Think of it this way, they both store data, one does it by a fixed database with so called limits while another stores data when it thinks it the best time to store data and supposable has not limits or very few.
However this is confusing to web developers who are making the switch or thinking about making the switch. In my case I work for a big teleco company and making a switch like this is something that needs to be really looked at, and we cant relay on something that has no physical being so to say.
Maybe I am not understanding the meaning of NoSQL, maybe I have the meaning correct.
I am in the process at the moment re-writing the whole CMS that we use, and would kinda be nice to know should I spend the time looking at noSQL or keep MySQL (which does not seem to have any issues that the moment)
We only have 5000 rows in the customer details and in the backup with have 14000, it gets backed up just incase the master table decides to screw up.

Are you being forced to select one or another? If not, why limit the potential solutions of solving your business requirements by having to do 'this' or having to do 'that'. I equate the workflow steps of software engineering to those of a doctor.
A doctor has to make a number of decisions to ensure the operation goes successfully. This includes diagnosis, determining the incision points, and selecting the required tools of their trade; scalpel, bone-saw, etc. to complete the operation. If you told the doctor that they could only do the operation with a crossbow, the end results won't work out well for the patient or the doctor (malpractice).
So stepping away from the clumsy analogy, here are a few reasons why I opt to use both, (using an online bookstore as an example):
Book data such as ISBN, author name(s), dates published, etc. are stored in a RDBMS (let's say MySQL). By storing this type of data in MySQL I can run any number of queries to present to a user. For example, I can run a query returning you all books published by authors whose last name being with the letter Z, and a publish date of 2005, ordered by their ISBN descending. This type of data manipulation is critical when creating useful features for your company (or clients).
Book assets, such as cover art are stored on the filesystem using a NoSQL solution. This solves two problems. First, I don't want voluminous data ballooning up my MySQL database (blobs) so I'll store this data on the filesystem. And secondly, a book's cover art has nothing to do with any of the actual book data (people really going to want all books with the color blue in their cover art?). And we simply cannot forgo a book's cover art, as it could make or break a sale when a user is browsing our online inventory.
In closing, my recommendation to you is to select any and all the tools you need to finish the operation successfully, and in a way which makes it easy to add new features in the future.
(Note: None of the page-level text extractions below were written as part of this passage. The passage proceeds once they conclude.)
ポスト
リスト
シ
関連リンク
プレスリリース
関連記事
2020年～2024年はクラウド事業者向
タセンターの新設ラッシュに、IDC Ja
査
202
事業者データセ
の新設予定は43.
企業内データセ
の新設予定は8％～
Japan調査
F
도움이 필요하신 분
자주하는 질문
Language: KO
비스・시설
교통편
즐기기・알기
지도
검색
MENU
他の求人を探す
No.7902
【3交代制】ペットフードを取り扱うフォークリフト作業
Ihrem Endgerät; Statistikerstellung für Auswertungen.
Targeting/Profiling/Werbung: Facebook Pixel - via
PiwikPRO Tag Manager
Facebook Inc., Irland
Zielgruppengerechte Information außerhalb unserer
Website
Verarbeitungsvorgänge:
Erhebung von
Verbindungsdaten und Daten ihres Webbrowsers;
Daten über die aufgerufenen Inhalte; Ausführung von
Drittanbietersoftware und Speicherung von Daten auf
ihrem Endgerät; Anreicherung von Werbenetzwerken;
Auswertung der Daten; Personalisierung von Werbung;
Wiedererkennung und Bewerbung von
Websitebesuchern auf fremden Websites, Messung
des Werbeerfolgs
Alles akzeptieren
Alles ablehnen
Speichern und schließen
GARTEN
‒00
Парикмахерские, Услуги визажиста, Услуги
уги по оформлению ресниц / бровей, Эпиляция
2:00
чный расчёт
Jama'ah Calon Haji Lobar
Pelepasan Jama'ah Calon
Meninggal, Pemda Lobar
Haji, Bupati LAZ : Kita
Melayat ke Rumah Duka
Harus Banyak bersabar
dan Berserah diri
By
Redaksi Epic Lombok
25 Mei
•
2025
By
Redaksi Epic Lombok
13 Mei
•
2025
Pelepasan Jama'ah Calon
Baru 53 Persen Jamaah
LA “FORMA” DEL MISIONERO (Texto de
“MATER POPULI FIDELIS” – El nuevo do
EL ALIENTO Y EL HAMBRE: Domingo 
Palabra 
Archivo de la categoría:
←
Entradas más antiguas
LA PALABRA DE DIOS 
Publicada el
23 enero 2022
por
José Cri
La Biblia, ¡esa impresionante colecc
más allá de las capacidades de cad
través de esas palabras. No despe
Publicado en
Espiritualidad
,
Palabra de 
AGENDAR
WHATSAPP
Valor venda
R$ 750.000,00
With such data, MySQL wouldn't be a problem. NoSQL db are designed for large data sets, and are quite different designed(everything you can do in NoSQL you can also do in sql db).
Besides, NoSQL are far more harder to administrate. Cassandra needs right config to be faster than normal MySQL db, if not it is much slower(and even then you can have few problems with it). And for most NoSQL you need VPS/dedicated hostage.

NoSQL databases are worthy of some evaluation, but they have a niche that they suit and it's not CMS' with 5,000 rows.
I think you should stick with a proper relational, SQL-based database. You may find PosgreSQL to be a better free choice than MySQL, but you'll have to evaluate this yourself1.
1 There's a variety of resources for this, for instance: http://www.wikivs.com/wiki/MySQL_vs_PostgreSQL.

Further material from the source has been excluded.